Work instruction →
In the entries below, count every line with the string "Pemodal". State the count and nothing else.

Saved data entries
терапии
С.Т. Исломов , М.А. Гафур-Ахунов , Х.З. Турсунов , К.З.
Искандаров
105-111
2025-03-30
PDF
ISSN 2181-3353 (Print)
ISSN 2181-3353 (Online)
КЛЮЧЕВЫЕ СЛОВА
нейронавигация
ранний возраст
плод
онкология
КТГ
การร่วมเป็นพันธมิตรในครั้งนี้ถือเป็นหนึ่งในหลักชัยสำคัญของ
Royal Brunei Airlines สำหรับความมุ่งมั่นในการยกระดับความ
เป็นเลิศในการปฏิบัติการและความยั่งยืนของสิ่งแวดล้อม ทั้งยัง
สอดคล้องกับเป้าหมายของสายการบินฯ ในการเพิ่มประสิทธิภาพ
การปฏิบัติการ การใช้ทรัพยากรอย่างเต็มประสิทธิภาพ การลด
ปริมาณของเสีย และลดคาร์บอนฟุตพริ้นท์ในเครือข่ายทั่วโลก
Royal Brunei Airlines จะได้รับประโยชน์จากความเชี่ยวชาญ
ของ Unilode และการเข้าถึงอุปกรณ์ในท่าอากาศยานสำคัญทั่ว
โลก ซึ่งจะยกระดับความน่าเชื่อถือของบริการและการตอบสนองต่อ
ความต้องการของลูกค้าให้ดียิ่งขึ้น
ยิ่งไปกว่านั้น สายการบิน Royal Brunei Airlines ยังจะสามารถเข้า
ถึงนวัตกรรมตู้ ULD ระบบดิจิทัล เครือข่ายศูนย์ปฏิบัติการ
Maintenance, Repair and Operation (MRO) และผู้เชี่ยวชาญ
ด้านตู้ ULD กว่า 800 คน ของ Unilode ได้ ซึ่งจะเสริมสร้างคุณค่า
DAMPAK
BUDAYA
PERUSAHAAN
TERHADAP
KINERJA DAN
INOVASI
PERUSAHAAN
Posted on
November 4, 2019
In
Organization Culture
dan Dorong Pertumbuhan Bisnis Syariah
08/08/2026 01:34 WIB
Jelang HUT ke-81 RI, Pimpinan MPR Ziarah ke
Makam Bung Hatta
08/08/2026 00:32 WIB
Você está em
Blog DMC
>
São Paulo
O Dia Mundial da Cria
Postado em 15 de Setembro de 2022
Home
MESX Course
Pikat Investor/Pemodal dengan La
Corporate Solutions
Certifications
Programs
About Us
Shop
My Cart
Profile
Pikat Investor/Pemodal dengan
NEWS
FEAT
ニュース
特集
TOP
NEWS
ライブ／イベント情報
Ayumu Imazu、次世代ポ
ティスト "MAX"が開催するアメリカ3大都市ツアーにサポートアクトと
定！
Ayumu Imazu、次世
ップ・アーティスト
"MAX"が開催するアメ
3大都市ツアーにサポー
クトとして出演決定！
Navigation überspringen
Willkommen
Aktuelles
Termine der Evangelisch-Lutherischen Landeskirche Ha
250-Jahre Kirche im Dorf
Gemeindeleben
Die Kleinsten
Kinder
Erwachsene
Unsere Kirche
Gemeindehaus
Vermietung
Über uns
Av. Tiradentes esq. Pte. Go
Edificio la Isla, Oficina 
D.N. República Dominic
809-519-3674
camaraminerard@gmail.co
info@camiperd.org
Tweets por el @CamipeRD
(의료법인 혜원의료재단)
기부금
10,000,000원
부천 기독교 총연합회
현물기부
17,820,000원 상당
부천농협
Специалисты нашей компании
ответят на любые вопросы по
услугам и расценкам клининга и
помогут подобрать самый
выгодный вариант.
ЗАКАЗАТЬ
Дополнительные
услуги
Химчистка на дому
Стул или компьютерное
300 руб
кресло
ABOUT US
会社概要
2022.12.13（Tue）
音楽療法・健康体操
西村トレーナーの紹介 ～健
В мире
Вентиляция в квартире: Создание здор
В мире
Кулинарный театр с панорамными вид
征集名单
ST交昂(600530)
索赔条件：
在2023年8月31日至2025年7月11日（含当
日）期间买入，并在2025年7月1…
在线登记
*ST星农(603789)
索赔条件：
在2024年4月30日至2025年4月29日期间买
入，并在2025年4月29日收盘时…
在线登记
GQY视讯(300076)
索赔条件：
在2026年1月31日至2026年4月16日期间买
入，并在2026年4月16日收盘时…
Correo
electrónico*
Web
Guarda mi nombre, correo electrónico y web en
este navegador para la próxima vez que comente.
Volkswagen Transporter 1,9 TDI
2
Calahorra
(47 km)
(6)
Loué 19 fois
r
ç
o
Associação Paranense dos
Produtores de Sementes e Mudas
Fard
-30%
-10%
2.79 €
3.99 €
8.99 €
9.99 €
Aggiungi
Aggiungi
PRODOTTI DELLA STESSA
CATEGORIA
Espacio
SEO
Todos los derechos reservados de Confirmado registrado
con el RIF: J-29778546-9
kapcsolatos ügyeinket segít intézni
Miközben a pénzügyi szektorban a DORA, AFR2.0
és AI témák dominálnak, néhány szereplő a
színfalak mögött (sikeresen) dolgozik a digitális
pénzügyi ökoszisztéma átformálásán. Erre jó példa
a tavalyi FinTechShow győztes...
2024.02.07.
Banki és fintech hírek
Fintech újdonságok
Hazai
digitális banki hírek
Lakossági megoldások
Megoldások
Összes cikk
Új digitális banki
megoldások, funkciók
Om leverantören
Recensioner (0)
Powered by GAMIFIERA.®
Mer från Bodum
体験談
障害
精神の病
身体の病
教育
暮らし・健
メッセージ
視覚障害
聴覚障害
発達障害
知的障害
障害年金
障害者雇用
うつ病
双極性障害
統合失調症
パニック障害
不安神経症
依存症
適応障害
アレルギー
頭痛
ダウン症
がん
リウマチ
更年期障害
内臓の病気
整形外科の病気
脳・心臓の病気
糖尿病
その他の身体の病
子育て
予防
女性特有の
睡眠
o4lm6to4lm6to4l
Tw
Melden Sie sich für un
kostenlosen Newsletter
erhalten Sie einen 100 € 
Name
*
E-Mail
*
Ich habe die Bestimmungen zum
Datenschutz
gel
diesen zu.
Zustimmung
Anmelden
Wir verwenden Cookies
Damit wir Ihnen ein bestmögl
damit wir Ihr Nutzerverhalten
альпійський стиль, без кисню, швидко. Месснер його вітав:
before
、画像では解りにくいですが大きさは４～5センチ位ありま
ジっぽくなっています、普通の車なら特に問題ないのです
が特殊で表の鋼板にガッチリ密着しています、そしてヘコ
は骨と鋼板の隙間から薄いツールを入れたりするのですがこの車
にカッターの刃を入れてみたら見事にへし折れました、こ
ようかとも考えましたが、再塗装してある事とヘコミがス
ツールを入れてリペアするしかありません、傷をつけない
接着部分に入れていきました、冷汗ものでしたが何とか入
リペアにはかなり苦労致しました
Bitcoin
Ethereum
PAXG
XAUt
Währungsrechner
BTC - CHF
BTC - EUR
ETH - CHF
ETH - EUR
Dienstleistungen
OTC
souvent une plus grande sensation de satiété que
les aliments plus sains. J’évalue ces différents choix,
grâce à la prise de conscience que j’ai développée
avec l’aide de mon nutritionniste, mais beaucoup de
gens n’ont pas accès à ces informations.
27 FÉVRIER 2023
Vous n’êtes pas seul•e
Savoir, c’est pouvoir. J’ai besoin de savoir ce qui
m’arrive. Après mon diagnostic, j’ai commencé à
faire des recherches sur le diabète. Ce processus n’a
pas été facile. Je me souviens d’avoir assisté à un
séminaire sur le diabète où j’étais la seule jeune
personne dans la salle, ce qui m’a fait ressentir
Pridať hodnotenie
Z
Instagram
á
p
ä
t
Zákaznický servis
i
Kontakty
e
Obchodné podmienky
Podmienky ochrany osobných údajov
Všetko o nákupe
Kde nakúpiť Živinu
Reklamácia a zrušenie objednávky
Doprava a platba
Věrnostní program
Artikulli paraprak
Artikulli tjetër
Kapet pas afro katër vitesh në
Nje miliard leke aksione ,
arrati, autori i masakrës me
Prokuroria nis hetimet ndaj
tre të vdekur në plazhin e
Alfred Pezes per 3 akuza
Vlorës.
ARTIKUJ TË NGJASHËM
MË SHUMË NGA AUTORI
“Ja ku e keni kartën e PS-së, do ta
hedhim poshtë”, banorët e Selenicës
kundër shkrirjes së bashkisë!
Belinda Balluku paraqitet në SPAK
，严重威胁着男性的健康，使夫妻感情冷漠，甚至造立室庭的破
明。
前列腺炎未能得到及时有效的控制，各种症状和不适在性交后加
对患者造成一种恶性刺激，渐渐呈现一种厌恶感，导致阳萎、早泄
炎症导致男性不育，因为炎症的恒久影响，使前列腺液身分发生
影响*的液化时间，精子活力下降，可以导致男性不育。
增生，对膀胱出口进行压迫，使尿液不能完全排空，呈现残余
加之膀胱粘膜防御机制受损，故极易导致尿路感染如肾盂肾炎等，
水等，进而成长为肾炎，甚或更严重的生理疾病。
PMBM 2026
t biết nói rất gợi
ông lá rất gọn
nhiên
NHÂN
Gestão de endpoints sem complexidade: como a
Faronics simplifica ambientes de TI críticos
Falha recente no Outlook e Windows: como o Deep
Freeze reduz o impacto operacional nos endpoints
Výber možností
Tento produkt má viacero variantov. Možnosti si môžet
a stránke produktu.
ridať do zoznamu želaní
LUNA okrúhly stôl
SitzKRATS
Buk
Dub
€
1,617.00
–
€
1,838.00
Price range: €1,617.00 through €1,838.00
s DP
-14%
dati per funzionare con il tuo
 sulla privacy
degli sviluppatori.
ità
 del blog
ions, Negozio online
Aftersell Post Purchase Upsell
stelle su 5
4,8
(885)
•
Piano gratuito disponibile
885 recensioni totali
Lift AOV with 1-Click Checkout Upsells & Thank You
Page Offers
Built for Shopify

Response to this exercise →
2